Багров Сергей. Ромашка

   Как и многие горожане, жили мы в годы войны, хоть и с маленькой, но надеждой. Сегодня бедно, а завтра, как знать, может, и ничего. Семья из пяти человек. Это месяц, назад из пяти. А сейчас после смерти старшенькой Сани нас стало четверо - мама, брат мой Миша, сестра Галина и я, самый младший. Папа был на войне. Работала только мама. Нам всё время хочется есть. Но кроме талонного хлеба, который мы получали, выстояв очередь в магазине, у нас не было ничего. Самым костлявым в семье был я. Мама была не уверена: выживу я или нет?
   В городе многие голодали. Одолевали голод не все. Чаще всего умирали дети. Перевозчик Сан Саныч Глотов, бывший участник Финской войны, чуть ли не каждый день перевозил за реку, где было кладбище, маленькие гробы.
   Мы почему-то боялись этих гробов и на дядю Сашу смотрели, как на ужасного человека, кто был главным у мертвецов.
   Летом по воскресеньям мы всей семьей выбирались в лес.

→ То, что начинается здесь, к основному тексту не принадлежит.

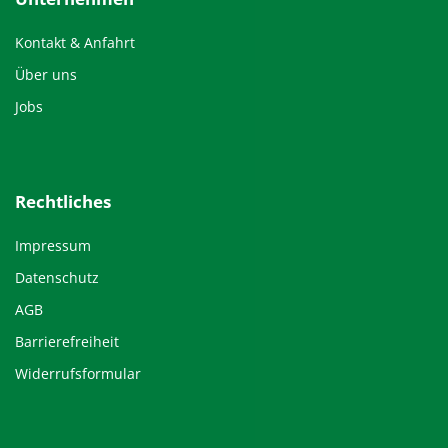
Kontakt & Anfahrt
Über uns
Jobs
Rechtliches
Impressum
Datenschutz
AGB
Barrierefreiheit
Widerrufsformular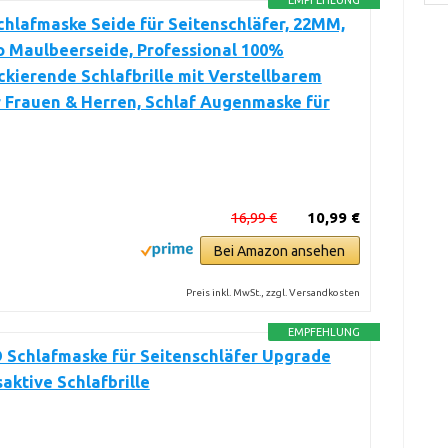
EMPFEHLUNG
hlafmaske Seide für Seitenschläfer, 22MM,
o Maulbeerseide, Professional 100%
ckierende Schlafbrille mit Verstellbarem
 Frauen & Herren, Schlaf Augenmaske für
16,99 €
10,99 €
Bei Amazon ansehen
Preis inkl. MwSt., zzgl. Versandkosten
EMPFEHLUNG
D Schlafmaske für Seitenschläfer Upgrade
ktive Schlafbrille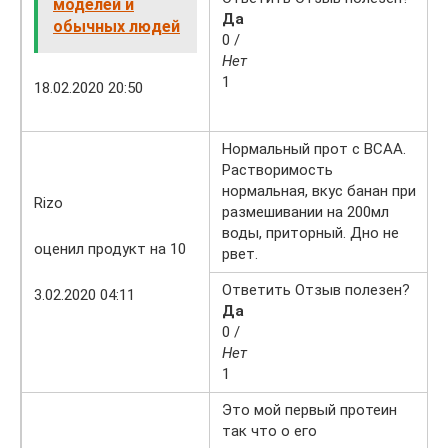
моделей и
Да
обычных людей
0 /
Нет
1
18.02.2020 20:50
Нормальный прот с BCAA.
Растворимость
нормальная, вкус банан при
Rizo
размешивании на 200мл
воды, приторный. Дно не
оценил продукт на 10
рвет.
Ответить Отзыв полезен?
3.02.2020 04:11
Да
0 /
Нет
1
Это мой первый протеин
так что о его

Возвращались оттуда всегда с добычей. Если грибы и ягоды не росли, несли осиновую листву. Для козы.
   Зимой в своей худенькой одежонке мы мёрзли. Спасались от холода на печи. Здесь, прижавшись друг к другу, и засыпали. Слушали, как откуда-то сверху по гулкой трубе спускается ветер. В нём была наша сказка. А в сказке - мама. Несёт всем троим по большому с сахарной пудрой пшеничному каравашку.
- Кушайте, детки! У меня их много. Как съедите, ещё принесу...
   Без мамы нам невозможно. Копировали её. Всё, что она делала по хозяйству, хотелось делать и нам. Особенно нравились нам мамины поручения.
   Надо только представить, как я был счастлив, когда мама, когда я закончил четвёртый класс, послала меня на Пеженьгу. К бабушке Пуше, двоюродной папиной тётке. Чтобы я помогал ей пасти стайку коз, среди которых была и наша, ещё не коза, а козочка, маленькая Ромашка, белая-белая, с быстрыми ножками и постоянно распахнутым ртом, откуда всё время выпрыгивал шустрый язык, просивший у нас какого-нибудь вкусного угощения.
   Мы старались ей угодить. Особенно в майские дни, когда стали расти под заборами лопухи. Рвали их по пути из школы. А во дворе, выпустив козочку из хлева, сразу их ей и отдавали.
   Ах, как была она благодарна! Съев травку, тут же вскакивала передними ножками на наши коленки. Просила ещё.
   Но увы! Травы лишней в городе не водилось. Коз держали почти многие горожане. Из-за чего лопухов, как и всякой другой подзаборной травы, хватало не всем.
   Интерес меж Ромашкой и нами был обоюдный. Подай козочке свежей травки. Нам же - свежего молочка. Мы то и дело, присев на корточки, заглядывали туда, где у Ромашки должно появиться вымя. Проверяли: не подросли ли её сосочки?
   Очень уж нам хотелось попробовать молочка. А ведь и пробовали когда-то. Однако не от Ромашки, а от Гулявы, большой долгорогой козы, которая вдруг в разгаре зимы куда-то пропала. Стояла с края двора в маленьком хлевушке - и до свиданья. Кто-то увёл у нас наше сокровище.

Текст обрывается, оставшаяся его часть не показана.